Start of DATA TO USE

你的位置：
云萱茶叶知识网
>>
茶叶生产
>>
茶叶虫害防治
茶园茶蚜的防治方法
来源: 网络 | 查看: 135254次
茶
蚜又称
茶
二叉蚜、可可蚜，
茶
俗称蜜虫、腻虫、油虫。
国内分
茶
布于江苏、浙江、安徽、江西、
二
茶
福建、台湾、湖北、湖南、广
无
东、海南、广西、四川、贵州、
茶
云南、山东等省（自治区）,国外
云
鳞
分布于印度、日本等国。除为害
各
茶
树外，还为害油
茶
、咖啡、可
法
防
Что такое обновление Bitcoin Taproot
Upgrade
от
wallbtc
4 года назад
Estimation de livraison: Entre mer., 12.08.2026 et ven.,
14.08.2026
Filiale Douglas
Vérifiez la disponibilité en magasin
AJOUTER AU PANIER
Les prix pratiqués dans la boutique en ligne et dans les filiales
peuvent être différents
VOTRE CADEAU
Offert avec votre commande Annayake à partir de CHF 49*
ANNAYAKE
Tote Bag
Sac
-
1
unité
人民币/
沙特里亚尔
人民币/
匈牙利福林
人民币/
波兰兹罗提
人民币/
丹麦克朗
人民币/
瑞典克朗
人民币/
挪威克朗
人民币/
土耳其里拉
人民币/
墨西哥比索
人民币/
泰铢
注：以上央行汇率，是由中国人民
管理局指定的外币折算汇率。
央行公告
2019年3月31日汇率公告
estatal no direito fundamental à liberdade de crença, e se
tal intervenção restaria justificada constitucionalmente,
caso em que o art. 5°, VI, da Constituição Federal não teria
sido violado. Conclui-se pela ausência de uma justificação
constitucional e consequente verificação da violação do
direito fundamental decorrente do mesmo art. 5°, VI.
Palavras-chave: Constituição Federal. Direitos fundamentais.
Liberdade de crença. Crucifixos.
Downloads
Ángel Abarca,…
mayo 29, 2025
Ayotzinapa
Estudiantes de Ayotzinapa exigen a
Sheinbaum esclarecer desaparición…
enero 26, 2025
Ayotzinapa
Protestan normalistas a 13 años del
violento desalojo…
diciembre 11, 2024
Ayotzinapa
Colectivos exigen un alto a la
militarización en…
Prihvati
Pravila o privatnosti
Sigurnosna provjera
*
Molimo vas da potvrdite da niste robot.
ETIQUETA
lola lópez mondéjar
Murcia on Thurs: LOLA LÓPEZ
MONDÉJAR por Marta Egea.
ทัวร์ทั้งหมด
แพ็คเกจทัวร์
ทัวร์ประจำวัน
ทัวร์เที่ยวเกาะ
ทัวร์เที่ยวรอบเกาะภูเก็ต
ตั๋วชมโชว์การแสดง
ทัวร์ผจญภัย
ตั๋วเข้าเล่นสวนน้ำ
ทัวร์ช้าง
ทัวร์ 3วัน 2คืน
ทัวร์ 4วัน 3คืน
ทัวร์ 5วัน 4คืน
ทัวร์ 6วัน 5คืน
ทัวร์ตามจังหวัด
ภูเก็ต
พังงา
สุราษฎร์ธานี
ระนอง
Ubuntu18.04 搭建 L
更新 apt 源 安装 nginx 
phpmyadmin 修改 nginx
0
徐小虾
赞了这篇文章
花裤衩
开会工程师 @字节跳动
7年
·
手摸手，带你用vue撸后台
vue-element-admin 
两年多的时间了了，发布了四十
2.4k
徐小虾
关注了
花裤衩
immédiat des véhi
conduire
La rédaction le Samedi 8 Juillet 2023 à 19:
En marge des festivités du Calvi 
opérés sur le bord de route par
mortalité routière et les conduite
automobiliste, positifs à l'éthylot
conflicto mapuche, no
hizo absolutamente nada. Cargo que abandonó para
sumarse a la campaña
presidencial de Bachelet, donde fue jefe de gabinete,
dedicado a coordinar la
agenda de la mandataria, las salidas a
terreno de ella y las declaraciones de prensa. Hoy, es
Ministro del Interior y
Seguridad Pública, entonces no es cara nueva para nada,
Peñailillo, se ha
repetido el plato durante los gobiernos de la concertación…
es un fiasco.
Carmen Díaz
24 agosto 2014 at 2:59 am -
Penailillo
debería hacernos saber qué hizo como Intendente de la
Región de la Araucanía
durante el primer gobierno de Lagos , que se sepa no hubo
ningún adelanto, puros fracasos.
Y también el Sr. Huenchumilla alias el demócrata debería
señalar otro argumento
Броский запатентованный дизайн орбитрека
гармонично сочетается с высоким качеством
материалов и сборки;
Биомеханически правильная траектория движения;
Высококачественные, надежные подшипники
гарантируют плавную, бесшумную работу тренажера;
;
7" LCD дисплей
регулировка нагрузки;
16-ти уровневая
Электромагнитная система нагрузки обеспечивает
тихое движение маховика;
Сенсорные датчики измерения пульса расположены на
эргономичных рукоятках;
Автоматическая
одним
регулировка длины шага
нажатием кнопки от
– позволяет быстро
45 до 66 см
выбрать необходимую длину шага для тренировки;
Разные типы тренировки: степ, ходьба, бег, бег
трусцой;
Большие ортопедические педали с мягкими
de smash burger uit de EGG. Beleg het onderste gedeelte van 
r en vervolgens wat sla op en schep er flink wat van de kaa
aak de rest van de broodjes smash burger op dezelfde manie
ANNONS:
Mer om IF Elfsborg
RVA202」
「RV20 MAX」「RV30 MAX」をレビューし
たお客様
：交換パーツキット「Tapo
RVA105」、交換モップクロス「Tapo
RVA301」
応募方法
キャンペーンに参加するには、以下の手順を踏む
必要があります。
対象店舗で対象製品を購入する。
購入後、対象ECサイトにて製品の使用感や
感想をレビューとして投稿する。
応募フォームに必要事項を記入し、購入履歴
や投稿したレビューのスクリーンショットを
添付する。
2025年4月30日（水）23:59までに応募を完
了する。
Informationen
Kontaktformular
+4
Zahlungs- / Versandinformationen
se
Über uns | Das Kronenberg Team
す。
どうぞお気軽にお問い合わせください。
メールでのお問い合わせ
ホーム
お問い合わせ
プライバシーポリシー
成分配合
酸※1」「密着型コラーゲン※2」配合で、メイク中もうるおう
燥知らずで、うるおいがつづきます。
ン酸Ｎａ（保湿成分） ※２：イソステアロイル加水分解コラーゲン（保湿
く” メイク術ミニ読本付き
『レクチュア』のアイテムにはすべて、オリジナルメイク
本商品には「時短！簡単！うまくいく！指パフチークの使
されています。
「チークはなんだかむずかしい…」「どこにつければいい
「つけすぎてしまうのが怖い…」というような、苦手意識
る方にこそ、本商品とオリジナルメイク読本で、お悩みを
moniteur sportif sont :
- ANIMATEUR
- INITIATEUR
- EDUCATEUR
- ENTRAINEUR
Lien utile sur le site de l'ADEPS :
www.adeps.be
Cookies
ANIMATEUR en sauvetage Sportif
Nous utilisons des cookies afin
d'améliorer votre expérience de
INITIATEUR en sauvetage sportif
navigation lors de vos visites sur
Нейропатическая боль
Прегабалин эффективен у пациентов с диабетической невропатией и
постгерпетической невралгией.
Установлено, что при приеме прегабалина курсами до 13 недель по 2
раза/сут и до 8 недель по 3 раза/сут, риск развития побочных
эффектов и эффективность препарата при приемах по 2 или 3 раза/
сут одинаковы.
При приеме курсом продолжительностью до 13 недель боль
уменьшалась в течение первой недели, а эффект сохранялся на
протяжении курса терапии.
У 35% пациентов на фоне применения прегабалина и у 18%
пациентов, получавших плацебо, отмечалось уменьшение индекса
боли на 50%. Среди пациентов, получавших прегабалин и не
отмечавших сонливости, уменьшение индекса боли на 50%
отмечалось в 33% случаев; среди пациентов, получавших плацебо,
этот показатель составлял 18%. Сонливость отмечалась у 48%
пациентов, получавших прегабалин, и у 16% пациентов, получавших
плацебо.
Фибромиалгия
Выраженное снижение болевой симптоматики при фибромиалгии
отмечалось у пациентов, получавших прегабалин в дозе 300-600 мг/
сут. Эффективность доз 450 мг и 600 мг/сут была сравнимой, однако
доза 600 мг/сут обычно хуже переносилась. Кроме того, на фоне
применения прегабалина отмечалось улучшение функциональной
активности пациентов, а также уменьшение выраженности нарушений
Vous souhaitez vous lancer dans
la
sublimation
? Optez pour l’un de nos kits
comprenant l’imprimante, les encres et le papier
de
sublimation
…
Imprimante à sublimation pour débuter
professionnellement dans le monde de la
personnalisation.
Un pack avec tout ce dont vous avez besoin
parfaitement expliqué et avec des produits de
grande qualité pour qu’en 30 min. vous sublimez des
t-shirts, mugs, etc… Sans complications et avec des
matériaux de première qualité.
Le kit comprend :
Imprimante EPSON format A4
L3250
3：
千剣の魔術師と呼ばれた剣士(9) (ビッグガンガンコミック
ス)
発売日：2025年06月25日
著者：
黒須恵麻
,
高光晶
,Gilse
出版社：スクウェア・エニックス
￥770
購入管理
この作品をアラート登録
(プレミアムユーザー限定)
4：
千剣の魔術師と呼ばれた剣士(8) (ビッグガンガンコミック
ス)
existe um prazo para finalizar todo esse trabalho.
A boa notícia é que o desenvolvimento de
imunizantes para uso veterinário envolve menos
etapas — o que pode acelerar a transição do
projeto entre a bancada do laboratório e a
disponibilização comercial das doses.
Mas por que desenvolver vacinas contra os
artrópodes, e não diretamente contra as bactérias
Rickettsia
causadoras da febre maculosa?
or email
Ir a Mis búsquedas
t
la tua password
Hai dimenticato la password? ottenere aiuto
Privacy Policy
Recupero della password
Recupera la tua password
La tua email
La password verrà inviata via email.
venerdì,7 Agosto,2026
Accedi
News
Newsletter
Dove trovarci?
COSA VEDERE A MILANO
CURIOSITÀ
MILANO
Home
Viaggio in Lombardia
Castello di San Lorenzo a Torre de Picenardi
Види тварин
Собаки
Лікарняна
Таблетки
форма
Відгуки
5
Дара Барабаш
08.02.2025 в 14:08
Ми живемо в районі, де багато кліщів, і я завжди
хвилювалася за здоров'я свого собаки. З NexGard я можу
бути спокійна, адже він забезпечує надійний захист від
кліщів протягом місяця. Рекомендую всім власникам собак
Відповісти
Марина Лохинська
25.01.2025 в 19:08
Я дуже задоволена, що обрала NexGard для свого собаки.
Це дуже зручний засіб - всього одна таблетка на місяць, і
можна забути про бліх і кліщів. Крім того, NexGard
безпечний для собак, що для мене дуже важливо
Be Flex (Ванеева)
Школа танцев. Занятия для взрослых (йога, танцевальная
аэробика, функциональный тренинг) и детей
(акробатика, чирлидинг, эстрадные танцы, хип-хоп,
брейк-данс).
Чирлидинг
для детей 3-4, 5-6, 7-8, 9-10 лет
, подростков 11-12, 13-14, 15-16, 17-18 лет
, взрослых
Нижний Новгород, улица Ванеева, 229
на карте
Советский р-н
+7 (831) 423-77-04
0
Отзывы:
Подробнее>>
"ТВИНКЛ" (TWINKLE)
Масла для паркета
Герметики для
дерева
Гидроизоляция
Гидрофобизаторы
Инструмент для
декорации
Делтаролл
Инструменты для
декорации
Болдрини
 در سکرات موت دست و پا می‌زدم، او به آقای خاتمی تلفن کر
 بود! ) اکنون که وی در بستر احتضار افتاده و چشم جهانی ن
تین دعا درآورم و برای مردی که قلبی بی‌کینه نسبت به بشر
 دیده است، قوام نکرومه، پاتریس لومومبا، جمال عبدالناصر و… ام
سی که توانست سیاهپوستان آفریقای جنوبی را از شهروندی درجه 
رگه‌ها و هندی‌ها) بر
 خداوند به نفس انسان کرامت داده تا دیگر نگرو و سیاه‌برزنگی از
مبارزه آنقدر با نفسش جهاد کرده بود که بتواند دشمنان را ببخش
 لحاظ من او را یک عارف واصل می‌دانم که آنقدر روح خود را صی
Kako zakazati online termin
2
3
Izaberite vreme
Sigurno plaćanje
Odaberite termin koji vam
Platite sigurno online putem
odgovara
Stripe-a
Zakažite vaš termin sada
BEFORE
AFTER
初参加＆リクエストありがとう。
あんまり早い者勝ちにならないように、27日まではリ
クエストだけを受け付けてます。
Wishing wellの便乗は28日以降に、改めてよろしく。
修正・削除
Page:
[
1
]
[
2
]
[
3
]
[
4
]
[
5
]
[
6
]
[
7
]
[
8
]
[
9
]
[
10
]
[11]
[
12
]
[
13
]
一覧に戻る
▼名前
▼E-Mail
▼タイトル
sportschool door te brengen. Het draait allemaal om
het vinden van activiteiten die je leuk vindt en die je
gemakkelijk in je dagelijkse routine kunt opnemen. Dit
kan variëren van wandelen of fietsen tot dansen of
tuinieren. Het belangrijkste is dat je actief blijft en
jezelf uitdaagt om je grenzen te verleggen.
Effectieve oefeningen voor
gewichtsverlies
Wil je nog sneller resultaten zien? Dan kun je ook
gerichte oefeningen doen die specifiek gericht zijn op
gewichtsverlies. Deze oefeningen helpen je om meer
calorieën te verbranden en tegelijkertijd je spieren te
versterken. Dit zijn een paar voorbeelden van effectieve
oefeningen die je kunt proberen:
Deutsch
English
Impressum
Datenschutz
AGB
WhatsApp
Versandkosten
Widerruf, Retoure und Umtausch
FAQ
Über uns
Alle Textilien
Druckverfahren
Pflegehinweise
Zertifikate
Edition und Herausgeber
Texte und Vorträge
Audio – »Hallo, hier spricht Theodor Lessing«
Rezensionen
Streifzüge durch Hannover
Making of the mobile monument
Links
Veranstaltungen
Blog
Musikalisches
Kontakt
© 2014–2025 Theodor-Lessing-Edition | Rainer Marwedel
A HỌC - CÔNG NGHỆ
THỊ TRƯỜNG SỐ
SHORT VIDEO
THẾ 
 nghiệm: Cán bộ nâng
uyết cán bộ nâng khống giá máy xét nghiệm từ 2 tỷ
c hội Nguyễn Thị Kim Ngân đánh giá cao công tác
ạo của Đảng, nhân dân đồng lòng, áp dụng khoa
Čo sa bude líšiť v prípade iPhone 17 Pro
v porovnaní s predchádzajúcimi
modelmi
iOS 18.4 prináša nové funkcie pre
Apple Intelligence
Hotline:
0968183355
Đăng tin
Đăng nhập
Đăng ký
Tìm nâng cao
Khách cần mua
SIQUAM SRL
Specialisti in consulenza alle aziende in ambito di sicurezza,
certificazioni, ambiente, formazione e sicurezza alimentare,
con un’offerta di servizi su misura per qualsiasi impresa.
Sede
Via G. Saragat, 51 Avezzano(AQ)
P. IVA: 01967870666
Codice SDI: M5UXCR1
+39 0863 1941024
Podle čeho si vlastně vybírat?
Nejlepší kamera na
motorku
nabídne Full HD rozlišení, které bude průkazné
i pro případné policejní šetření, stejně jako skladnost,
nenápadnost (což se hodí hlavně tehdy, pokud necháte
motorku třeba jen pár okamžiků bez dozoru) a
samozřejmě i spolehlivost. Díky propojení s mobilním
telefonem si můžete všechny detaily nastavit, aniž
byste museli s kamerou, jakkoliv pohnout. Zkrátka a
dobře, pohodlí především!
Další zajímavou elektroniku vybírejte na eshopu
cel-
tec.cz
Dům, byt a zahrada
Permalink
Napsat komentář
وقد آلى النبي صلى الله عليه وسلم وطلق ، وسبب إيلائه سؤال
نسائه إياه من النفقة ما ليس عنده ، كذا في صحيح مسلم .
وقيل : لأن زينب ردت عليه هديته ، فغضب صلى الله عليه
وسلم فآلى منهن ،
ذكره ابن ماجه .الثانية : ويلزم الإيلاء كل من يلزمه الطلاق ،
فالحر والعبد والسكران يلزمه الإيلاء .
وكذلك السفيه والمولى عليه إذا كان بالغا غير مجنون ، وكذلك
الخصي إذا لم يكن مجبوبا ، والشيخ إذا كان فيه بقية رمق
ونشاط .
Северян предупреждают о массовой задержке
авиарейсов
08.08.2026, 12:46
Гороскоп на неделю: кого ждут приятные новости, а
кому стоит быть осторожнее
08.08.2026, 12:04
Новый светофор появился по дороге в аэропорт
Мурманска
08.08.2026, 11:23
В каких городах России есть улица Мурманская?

End of DATA TO USE

- **WORK INSTRUCTION**
From the listing above, the lines starting with the one that has "どうぞお気軽にお問い合わせください。" and running through the one that has "доза 600 мг/сут" should be copied exactly, ends included.

- **RESPONSE TO THIS EXERCISE**
どうぞお気軽にお問い合わせください。
メールでのお問い合わせ
ホーム
お問い合わせ
プライバシーポリシー
成分配合
酸※1」「密着型コラーゲン※2」配合で、メイク中もうるおう
燥知らずで、うるおいがつづきます。
ン酸Ｎａ（保湿成分） ※２：イソステアロイル加水分解コラーゲン（保湿
く” メイク術ミニ読本付き
『レクチュア』のアイテムにはすべて、オリジナルメイク
本商品には「時短！簡単！うまくいく！指パフチークの使
されています。
「チークはなんだかむずかしい…」「どこにつければいい
「つけすぎてしまうのが怖い…」というような、苦手意識
る方にこそ、本商品とオリジナルメイク読本で、お悩みを
moniteur sportif sont :
- ANIMATEUR
- INITIATEUR
- EDUCATEUR
- ENTRAINEUR
Lien utile sur le site de l'ADEPS :
www.adeps.be
Cookies
ANIMATEUR en sauvetage Sportif
Nous utilisons des cookies afin
d'améliorer votre expérience de
INITIATEUR en sauvetage sportif
navigation lors de vos visites sur
Нейропатическая боль
Прегабалин эффективен у пациентов с диабетической невропатией и
постгерпетической невралгией.
Установлено, что при приеме прегабалина курсами до 13 недель по 2
раза/сут и до 8 недель по 3 раза/сут, риск развития побочных
эффектов и эффективность препарата при приемах по 2 или 3 раза/
сут одинаковы.
При приеме курсом продолжительностью до 13 недель боль
уменьшалась в течение первой недели, а эффект сохранялся на
протяжении курса терапии.
У 35% пациентов на фоне применения прегабалина и у 18%
пациентов, получавших плацебо, отмечалось уменьшение индекса
боли на 50%. Среди пациентов, получавших прегабалин и не
отмечавших сонливости, уменьшение индекса боли на 50%
отмечалось в 33% случаев; среди пациентов, получавших плацебо,
этот показатель составлял 18%. Сонливость отмечалась у 48%
пациентов, получавших прегабалин, и у 16% пациентов, получавших
плацебо.
Фибромиалгия
Выраженное снижение болевой симптоматики при фибромиалгии
отмечалось у пациентов, получавших прегабалин в дозе 300-600 мг/
сут. Эффективность доз 450 мг и 600 мг/сут была сравнимой, однако
доза 600 мг/сут обычно хуже переносилась. Кроме того, на фоне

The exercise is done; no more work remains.